I was wondering, is it better to just store a Matrix rather than one of these Transforms or store both or just the Transform. What do other people use for their games and what is the performance like for them? (n.b. Entities are just Ids in this game/engine and managed elsewhere.)
An affine transform in 3D can be stored in a 4x3 matrix. But that costs you 48 bytes, rather than the 40 your current layout requires. So as far as memory is concerned, no, you don't win anything from using a matrix.

My personal preference is to keep each part of the transform (position, rotation, scale) separate. This is easier to work with in the game code -- a translation is just 'position += delta', and so on. (Quaternion multiplication is slightly less expensive than 4x4 matrices as well.) It's easy enough to pack it all down at the end of the frame to convert to matrices en masse, which means you can write it all in SIMD, get the speedup win, and also only have to do this transform for the matrices you *actually need* (usually just anything that gets rendered).

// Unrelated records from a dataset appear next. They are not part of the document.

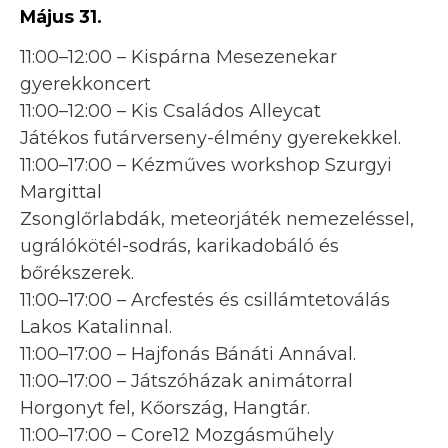
Május 31.
11:00–12:00 – Kispárna Mesezenekar
gyerekkoncert
11:00–12:00 – Kis Családos Alleycat
Játékos futárverseny-élmény gyerekekkel.
11:00–17:00 – Kézműves workshop Szurgyi
Margittal
Zsonglőrlabdák, meteorjáték nemezeléssel,
ugrálókötél-sodrás, karikadobáló és
bőrékszerek.
11:00–17:00 – Arcfestés és csillámtetoválás
Lakos Katalinnal.
11:00–17:00 – Hajfonás Bánáti Annával.
11:00–17:00 – Játszóházak animátorral
Horgonyt fel, Kőország, Hangtár.
11:00–17:00 – Core12 Mozgásműhely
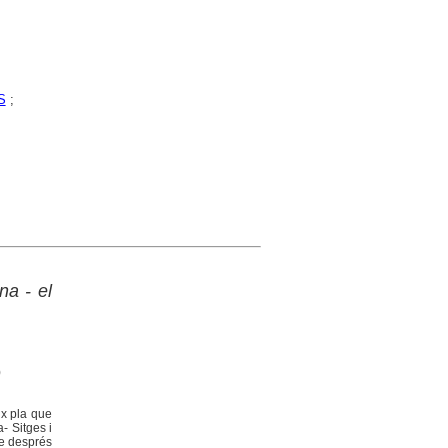
S
;
na - el
)
ix pla que
a- Sitges i
me després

The slight win you get for having a smaller transform struct (32 bytes gets you two in a cache line, rather than 1 and a bit) isn't really worth it unless you're working with a lot of them at once -- and in that case you don't want them to be in AOS form anyway.

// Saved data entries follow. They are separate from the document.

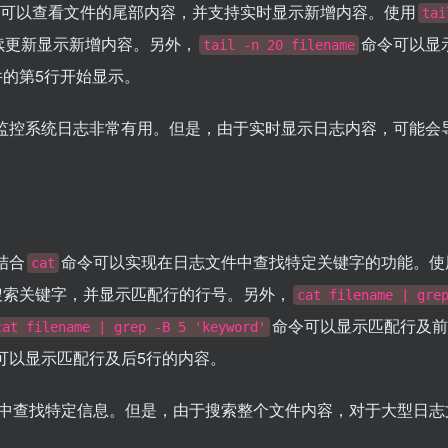
。它可以查看文件的尾部内容，并支持实时显示新增内容。使用
tai
续更新显示新增内容。另外，
命令可以显
tail -n 20 filename
的第5行开始显示。
监控系统日志非常有用。但是，由于实时显示日志内容，可能会
结合
命令可以实现在日志文件中查找特定关键字的功能。使
cat
搜索关键字，并显示匹配行的行号。另外，
cat filename | gre
命令可以显示匹配行及前
cat filename | grep -B 5 'keyword'
可以显示匹配行及后5行的内容。
中查找特定信息。但是，由于搜索整个文件内容，对于大型日志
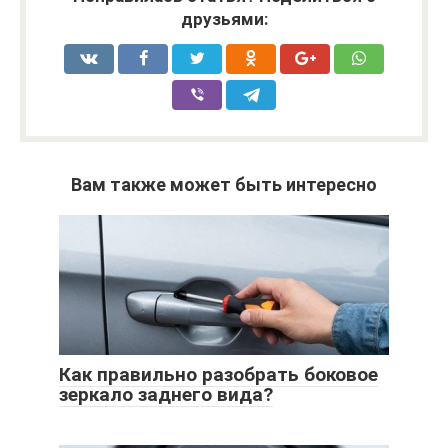
друзьями:
Вам также может быть интересно
Как правильно разобрать боковое
зеркало заднего вида?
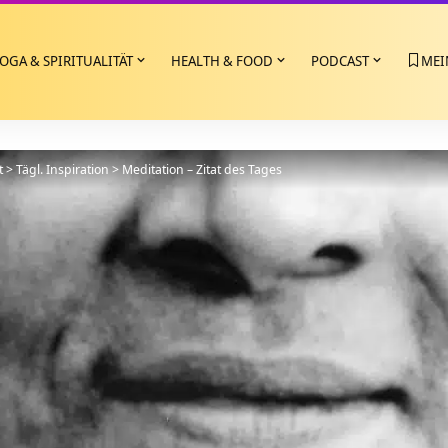
OGA & SPIRITUALITÄT
HEALTH & FOOD
PODCAST
MEI
t
>
Tägl. Inspiration
>
Meditation – Zitat des Tages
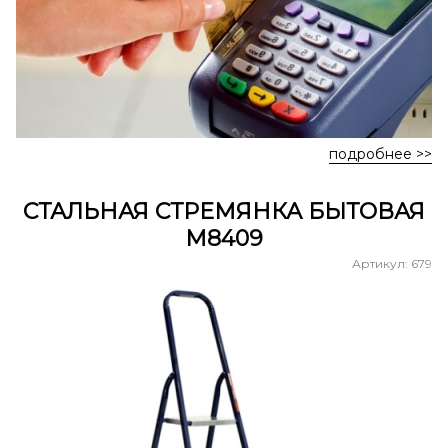
подробнее >>
СТАЛЬНАЯ СТРЕМЯНКА БЫТОВАЯ
М8409
Артикул: 679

Incidentally, a bit of trivia: if you do decide you only want a single uniform scale, you can just scale the quarternion and save 4 bytes -- a non-normalized quaternion just scales positions at the same time. (Don't actually do this unless you want to confuse the hell out of anyone else working with your code.)

EDIT:

An example of what I mean, from my current engine (in 2D, not 3D):
 1
 2
 3
 4
 5
 6
 7
 8
 9
10
11
12
13
14
15
16
17
18
19
20
21
22
23
24
25
26
27
28
29
30
31
32
33
34
35
36
37
38
39
40
41
42
43
44
45
46
47
48
struct SOA_Transform {
    u32 capacity;
    u32 count;
    float * px;
    float * py;
    float * sx;
    float * sy;
    float * rx;
    float * ry;
};

struct SOA_Mat2x3 {
    u32 capacity;
    u32 count;
    float * a0;
    float * a1;
    float * a2;
    float * b0;
    float * b1;
    float * b2;
};

static void
Mat2x3FromTransform(SOA_Transform in, SOA_Mat2x3 out) {
    assert(in.count <= out.capacity);
    __m128 ZERO = _mm_set1_ps(0.0f);
    for (u32 i = 0; i < in.count; i += 4) {
        __m128 px = _mm_load_ps(in.px + i);
        __m128 py = _mm_load_ps(in.py + i);
        __m128 sx = _mm_load_ps(in.sx + i);
        __m128 sy = _mm_load_ps(in.sy + i);
        __m128 rx = _mm_load_ps(in.rx + i);
        __m128 ry = _mm_load_ps(in.ry + i);

        __m128 a0 = _mm_mul_ps(rx, sx);
        __m128 b0 = _mm_mul_ps(ry, sx);
        __m128 a1 = _mm_mul_ps(_mm_sub_ps(ZERO, ry), sy);
        __m128 b1 = _mm_mul_ps(rx, sy);

        _mm_store_ps(out.a0 + i, a0);
        _mm_store_ps(out.a1 + i, a1);
        _mm_store_ps(out.a2 + i, px);
        _mm_store_ps(out.b0 + i, b0);
        _mm_store_ps(out.b1 + i, b1);
        _mm_store_ps(out.b2 + i, py);
    }
    out.count = in.count;
}

Each drawn entity then references its transform by index, which is the same before and after the conversion.

Edited by Bryan Taylor on
Thanks for the reply.

I think I will go for the smaller Transform struct to get 2 in a cache line and go from there. I don't think anything will really need a non uniform scale but if it does, I will probably hardcode it into the mesh or create a specialized bit for it (e.g. custom transform/matrix).

At the moment, I am not SIMDing anything yet but it wouldn't be hard to change it if I needed to as the last out is pretty flexible already.